ロシアを公式訪問中のアサド大統領はスプートニク(3月16日付)の単独インタビューに応じた。

インタビューは15日に通訳を介してアラビア語で行われ、24分にわたるその全文はSANA(https://www.sana.sy/?p=1859342)に掲載された。

インタビューでのアサド大統領の主な発言は以下の通り。

今回の(モスクワ)訪問は、二つの側面において、これまでよりも重要だと特徴づけられる。第1の側面は政治的側面だ。ウクライナ戦争が始まって以降、そして新型コロナ危機終息後における私と(ヴラジーミル・)プーチン大統領の初の会談となった。新型コロナとウクライナ戦争は、世界の情勢全般に影響を及ぼした。我々は今日、世界の同盟関係が変化しそこでの配置が変わったと見ている。この状況を分析し、シリアとロシアの間で共通のイメージを作るための議論を行い、今後の段階にどう取り組むかを決めることが不可欠だった…。

もう一つの側面は、両国合同委員会がこれまで幾度も会合を行ってきたにもかからず、その結果は、望ましいレベルには達しなかったというものだ。通商関係はあり、発展しているが、依然として脆弱だ。

だが、今回の合同委員会の会合では、投資プロジェクトなど、いくつかの具体的な点が集中的に取り扱われた。今後調印される協定は、電力、石油といったエネルギー分野、輸送部門、住宅部門、工業関連部門など、多くの部門に対する40もの投資プロジェクトの実施をめざしている。だが、明確に決定されたプロジェクトに加えて、それらを継続し、成功させる仕組みについても付言したい。経済的な側面から見ると、(両国の)関係にとって新たな局面なのだ。だから…、今回の使節団は大規模なものだった。なぜなら、この協定への取り組みは数ヵ月でなく、何年もの時間を要したからだ。だが、集中的な作業はこの数カ月間に行われた。

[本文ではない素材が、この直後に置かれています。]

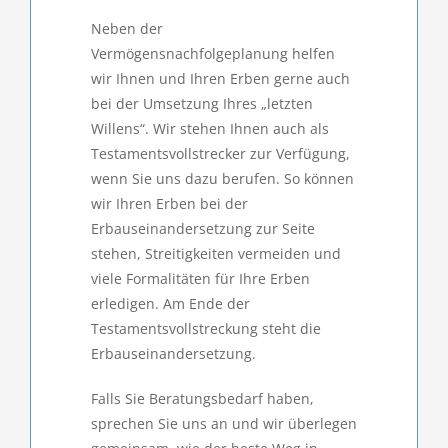
Neben der
Vermögensnachfolgeplanung helfen
wir Ihnen und Ihren Erben gerne auch
bei der Umsetzung Ihres „letzten
Willens“. Wir stehen Ihnen auch als
Testamentsvollstrecker zur Verfügung,
wenn Sie uns dazu berufen. So können
wir Ihren Erben bei der
Erbauseinandersetzung zur Seite
stehen, Streitigkeiten vermeiden und
viele Formalitäten für Ihre Erben
erledigen. Am Ende der
Testamentsvollstreckung steht die
Erbauseinandersetzung.
Falls Sie Beratungsbedarf haben,
sprechen Sie uns an und wir überlegen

もう一つの点は世界の変化だ。だが、我々シリアにとって、一義的な関心事は、トルコ情勢、トルコ側との交渉だ。なぜなら、トルコはシリアにおける戦争の一部をなしており、その部隊は我が国の領土を占領しているからだ。

この問題(トルコ・シリア大地震の被害に対するロシアからの支援にかかる問題)は実は、今日(15日)の(プーチン大統領との)会談の本質ではなかった。私はプーチン大統領とロシア政府の支援への謝意を伝えた。なぜなら、ロシア政府は当初から自発的にシリアを支援し、ロシア軍も救援活動に参加してくれたからだ。この支援は今も続いている。だが、地震関連の支援には別の側面もある。それは、復興、避難民の帰宅にかかる問題だ。我々が、誰であれ、今後の段階における重要な問題について支援を要請するに先立って、シリアにおいて復興プロセスを、責任をもって担うことができる仕組みや骨子を作らなければならない。我々が現在行っているのはこのことである。そのうえで、諸外国に、我々とともに、復興プロセス、そして避難民がもといた場所であれ、別のどこかであれ帰還することに貢献するよう要請することができる。

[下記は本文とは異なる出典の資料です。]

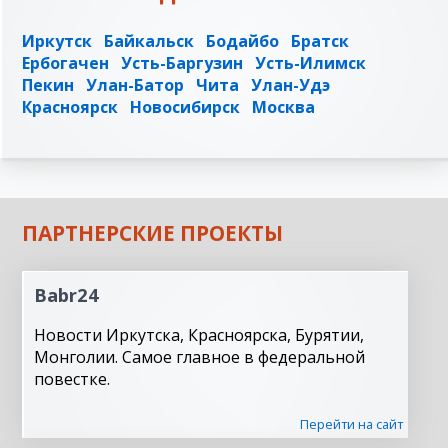
Иркутск
Байкальск
Бодайбо
Братск
Ербогачен
Усть-Баргузин
Усть-Илимск
Пекин
Улан-Батор
Чита
Улан-Удэ
Красноярск
Новосибирск
Москва
ПАРТНЕРСКИЕ ПРОЕКТЫ
Babr24
Новости Иркутска, Красноярска, Бурятии,
Монголии. Самое главное в федеральной
повестке.
Перейти на сайт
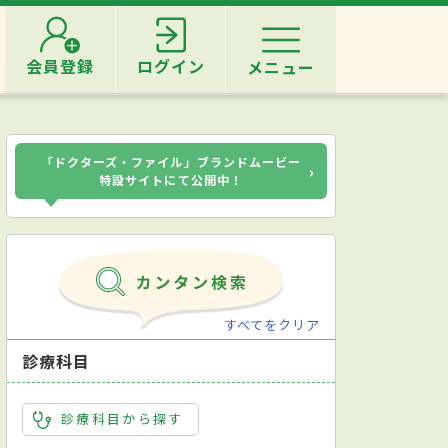
会員登録
ログイン
メニュー
「ドクターズ・ファイル」ブランドムービー
›
特設サイトにて公開中！
すべてをクリア
診療科目
診療科目から探す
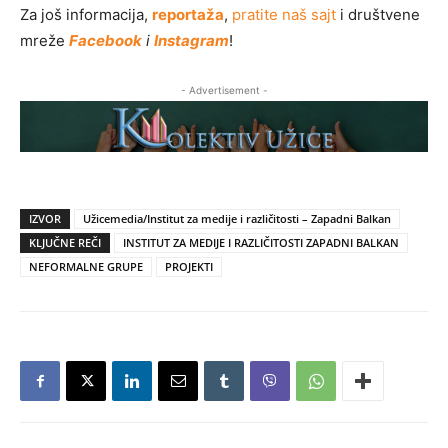
Za još informacija,
reportaža
,
pratite naš sajt
i društvene
mreže
Facebook
i
Instagram
!
- Advertisement -
IZVOR
Užicemedia/Institut za medije i različitosti – Zapadni Balkan
KLJUČNE REČI
INSTITUT ZA MEDIJE I RAZLIČITOSTI ZAPADNI BALKAN
NEFORMALNE GRUPE
PROJEKTI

米国は、衰退しているにしても、今も超大国だ。だが、ソ連崩壊以降、少なくとも30年にわたって続いている米国のこうした侵略(イラク戦争など)を止める国が存在するなどと、我々はここで言うことなどできない。あるいは、それ以上、すなわち朝鮮戦争勃発以降にわたって続いている。だが、他の方法もある。まず、政治プロセスについて言及する場合、多くの国どうしの同盟が存在するはずだ。ロシアと中国はこの問題において多大な責任を負っている。BRICs諸国もある。米国と距離を置き、米国への信頼を失い始め、米国が世界の安定にとっての脅威だと感じている国もある。我々が米国という時、それは西側陣営を意味している。これが第1の側面だ。

もう一つの側面は、世界中に展開する米軍の艦船は一つのことに奉仕するために存在している。米国が行うすべての戦争は一つのことを目的としている。それは米ドルだ。ということは、いかなる国であれ、その国が望むような経済的な同盟が存在し、ドルにとって代わるものがあれば、米国が諸外国、諸国民の経済の行方を掌握することなどできなくなる。そうなれば、一連の戦争に終わりが来る。

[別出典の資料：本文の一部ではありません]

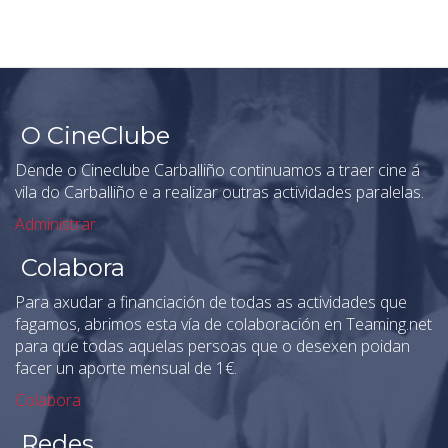
O CineClube
Dende o Cineclube Carballiño continuamos a traer cine á
vila do Carballiño e a realizar outras actividades paralelas.
Administrar
Colabora
Para axudar a financiación de todas as actividades que
fagamos, abrimos esta vía de colaboración en Teaming.net
para que todas aquelas persoas que o desexen poidan
facer un aporte mensual de 1€.
Colabora
Redes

政治、金融、経済(の同盟)について話すのであれば、今述べた通り、その一部としてBRICs諸国がある。国際社会の創意が徐々に形成されつつある。世界を包囲している米国はいずれ包囲され、孤立することになるだろう。世界を侵略しようとするこの国は、それができなくなり、そこから利益を得られなくなるだろう。その時、世界情勢は変わるだろう。

(ウクライナでのロシアの特別軍事作戦への支援に関して)ボランティアが(ロシアに)赴くにしても、シリアの国家を通じて行くことはない。彼らはこの問題にかかわるロシアの当事者と直接連絡を取り合うだろう。我々はこのことについては承知していない。だが、シリア国民のなかに、ロシアに対する強い情熱があることは確実だ。それには多くの理由がある。一つには、ある種の誠意だ。ロシアはテロに対峙するシリア国民に寄り添ってくれたからだ。また、この戦争をより世界的な視点から見ているからだ。この戦争は、国際社会の均衡を再編するために始まった。シリアの苦しみ、イラクの苦しみ、そしてそのほかの国々の苦しみをもたらした理由には、一局支配がある。大多数のシリア人が期待している通りに、ロシアがこの戦争に勝利すれば、より安全な新たな世界が実現するだろう。シリア人の視点において、これがこの戦争が実質的にもたらすであろう影響だ。

我々は、ロシアが併合する以前から、これらの地域(ドネツク、ルハンスクの独立)を承認していた。同地で住民投票が行われ、独立が宣言されたときに、それを承認していた。独立する前においても、開戦の数ヵ月前にドンバス地方の使節団を受け入れ、今承認する用意があると伝えていた。その後、ロシアに先立って我々は承認したと伝えた。我々にとってこの問題は当初から明白だった。我々は躊躇なく同意していた。シリアの姿勢は明白であると同時に確固たるものだ。この問題に関して確信がある。それはロシアとの友情ゆえではなく、この地がロシア領だからだ。そのことは歴史を通じて周知の事実であり、約100年前、確かレーニンの時代にウクライナに移譲されたのだ。そこにはロシア系住民がいる。現地にはそこがロシアの領土であるという真実が存在する…。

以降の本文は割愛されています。